Preferably the output characteristic of the control unit depends in a nonlinear manner on the tension and compression forces measured, so that in a linear increase of the bending force provides a non-linear operating velocity as input for the system to be controlled. By a corresponding change to the output characteristic it is possible to control a response level for the system.
From the six measurement magnitudes (measured values of length or force) the forces or the lengths can be calculated in any desired coordinate system by coordinate transformation. In particular, the magnitudes of the forces in the principal axes of the handgrip can be determined. From these the magnitudes of movement (for example, target velocities in each of the directions) of the structure to be controlled are calculated. Such a control lever can be used to control a system configured as a hexapod, such as a hexapod hitch system of a utility vehicle.
If the controlled system is a hexapod hitch or implement attachment, then preferably, the hexapod geometry of the control lever will conform to the geometry of the hexapod hitch system. For example, the lengths and pivot points of the telescoping legs can be in a fixed relationship to the lengths and pivot point locations of the drive elements of the hexapod system, so that the kinematics of the two hexapod arrangements are similar or identical to each other. Thereby, lengths or changes in length of the telescoping legs can be transferred directly to the drive element, for example, the hydraulic cylinder strokes of the system to be controlled and the cost of programming a control unit can be reduced.

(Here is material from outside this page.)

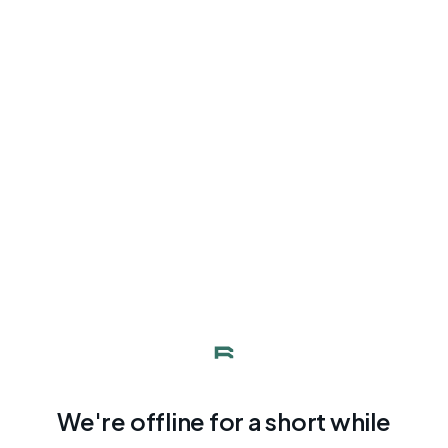
We're offline for a short while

Preferably, the control unit generates control signals which are used to control a coupling arrangement, such as a coupling triangle of a vehicle attachment arrangement or hitch. Thereby, the operator can operate the coupling triangle from the vehicle platform as desired, in order to perform coupling operations, or to move a coupled implement. The control lever can also be used to control a vehicle power lift, such as a front power lift. The control lever can also be used to control a vehicle component, in which case the console of the control lever is part of a vehicle console which is part of a vehicle operator's platform.